Consider a steel plate 100 mm wide x 10 mm thick with a 20 mm diameter hole in the centre. An FEA model of the plate was built using symmetry and the model was meshed using hexahedral elements as shown in figure 1.
Figure 1 – FEM of Plate with Hole in Tension using Symmetry
Bilinear Isotropic Hardening material properties was assigned to the model as shown in figure 2.
Figure 2 – Bilinear Material Properties
The model was constrained for symmetry and the load applied at the plate end starting at 9 KN and then in increments of 100 KN to 900 KN. The stress and displacement results were then tabulated in Table 1.
Tip The bilinear material model is very good but if you need to be more accurate, use true stress and strain.
A hand calculation was done to check the nominal stress for each of the applied loads in Table 1. The first one at 9 KN is the same as the stress concentration example in another part of the FEA Tutorial and the nominal stress was 11.25 MPa.
From the hand calculation, you would expect that the component starts to yield significantly at 200 KN because the nominal stress has reached yield which is 250 MPa. Enough of the hand calculations, now let’s look at a graph of FEA displacement in figure 3.
Figure 3 – FEA Model Force vs Displacement
You can see from the graph that was created by the FEM that the displacement really takes off at 200 KN because the nominal stress across the section has reached yield. You would not observe this with linear material properties.
Tip The bilinear material model does not tell you when the component will actually fracture. I very much doubt that this component will stretch by 50 mm in length, it would fracture well before that in reality.
If we assume that the elongation of the steel is 20%, this means a 100 mm long tensile test bar would stretch by 20 mm before it fractures. If we were to assume that the tensile test piece length is 20 mm (hole diameter) then, 20% of 20 mm is 4 mm. So as a guess, I would say the plate with the hole could fracture when the plate length is stretched by about 4 mm. Referring back to Table 1, it can be observed that at 300 KN, the total displacement is 4.6 mm. The hand calculated nominal stress at 300 KN was 370 MPa which is well above yield but below UTS.
We can observe from the hand calculation that the nominal stress reaches 500 MPa with a load of 400 KN. It’s likely that the component will fracture with this load since the engineering nominal stress is above Ultimate Tensile Strength which ranges from 410 to 510 MPa.

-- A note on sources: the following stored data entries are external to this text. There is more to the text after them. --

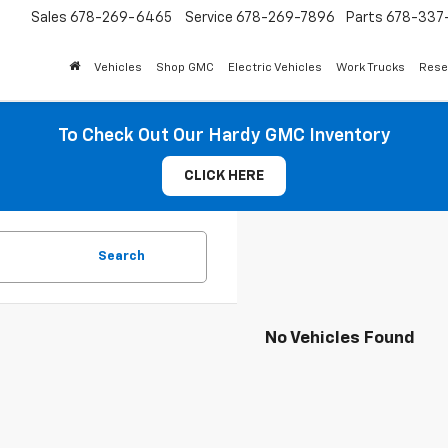
Sales
678-269-6465
Service
678-269-7896
Parts
678-337-
Vehicles
Shop GMC
Electric Vehicles
Work Trucks
Rese
To Check Out Our Hardy GMC Inventory
CLICK HERE
Search
No Vehicles Found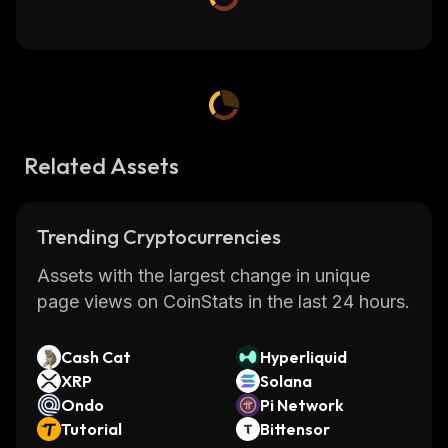
Related Assets
Trending Cryptocurrencies
Assets with the largest change in unique
page views on CoinStats in the last 24 hours.
Cash Cat
Hyperliquid
XRP
Solana
Ondo
Pi Network
Tutorial
Bittensor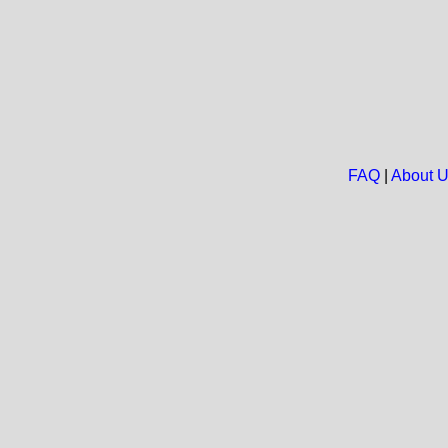
FAQ
|
About 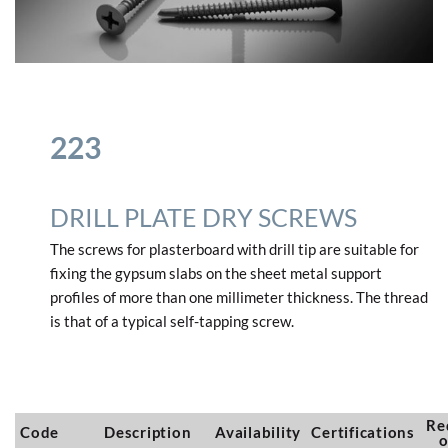
223
DRILL PLATE DRY SCREWS
The screws for plasterboard with drill tip are suitable for
fixing the gypsum slabs on the sheet metal support
profiles of more than one millimeter thickness.
The thread
is that of a typical self-tapping screw.
Re
Code
Description
Availability
Certifications
o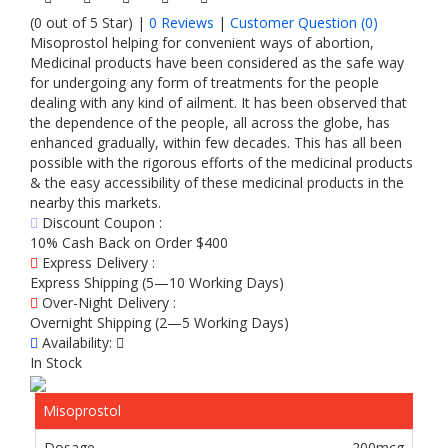
(0 out of 5 Star) |
0 Reviews
|
Customer Question (
0
)
Misoprostol helping for convenient ways of abortion,
Medicinal products have been considered as the safe way
for undergoing any form of treatments for the people
dealing with any kind of ailment. It has been observed that
the dependence of the people, all across the globe, has
enhanced gradually, within few decades. This has all been
possible with the rigorous efforts of the medicinal products
& the easy accessibility of these medicinal products in the
nearby this markets.
Discount Coupon :
10% Cash Back on Order $400
Express Delivery :
Express Shipping (5—10 Working Days)
Over-Night Delivery :
Overnight Shipping (2—5 Working Days)
Availability:
In Stock
Misoprostol
200mcg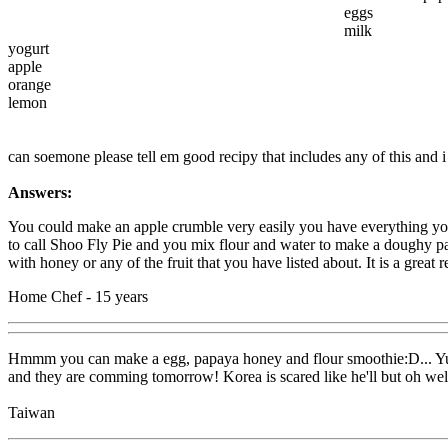
eggs
milk
yogurt
apple
orange
lemon
can soemone please tell em good recipy that includes any of this and i 
Answers:
You could make an apple crumble very easily you have everything yo
to call Shoo Fly Pie and you mix flour and water to make a doughy pa
with honey or any of the fruit that you have listed about. It is a great
Home Chef - 15 years
Hmmm you can make a egg, papaya honey and flour smoothie:D... Yum! A
and they are comming tomorrow! Korea is scared like he'll but oh we
Taiwan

Based on the results, the plate will probably fracture between 300 and 400 KN.
Now let’s have a look at some von Mises stress plots up to 400 KN load in figures 4 & 5.
Figure 4 – FEA Model von Mises Stress
Here are a few stress plots through the cross section. Blue is below yield, green is above yield but below UTS and red is above UTS.
Figure 5 – FEA Model von Mises Stress through Cross Section
You can see from the pictures in figure 5 that;
At 200 KN load, about a third of the cross section is yielding. The nominal (average stress) from the hand calculation is exactly at yield at 250 MPa. This load will not fracture the plate.
At 300 KN load, the entire cross section is yielding, about 15% is above UTS and the rest above yield. The nominal stress from the hand calculation was 375 MPa which is quite close to the lower bound UTS of 410 MPa. You will see the significant deformation under this load and possibly fracture in some test samples.
At 400 KN load, about 75% of the cross section is above UTS, the rest is above yield. From the hand calculation the nominal stress was 500 MPa. I would expect this plate to fracture under this load.
Tip There is significant scatter in tensile test pieces and the range in UTS was 410 to 510 MPa. In reality, there may be an even wider range. Also, the bilinear material model is approximate and the stress keeps going up and up above UTS which can't happen in reality with engineering stress - strain. That's because the bilinear material model is basically two linear lines rather than following the true stress-strain curve. So if you need to be more accurate, you can use the actual true stress – strain curve.
As with all nonlinear analysis, since we creating a model that is closer to reality, the margin of error in the model increases with complexity. This is because there is a lot more opportunities to get it wrong and the model could be sensitive to the input data you are using.
In summary, if we were to run a physical tensile test, my money would be on the plate fracturing between 300 and 400KN. If my life depended on it, I would demand to see actual stress-strain curves for a number of test samples and I would input this data into the model as a true stress-strain curve. That said, the bilinear material model is my favourite because it's simple and quick.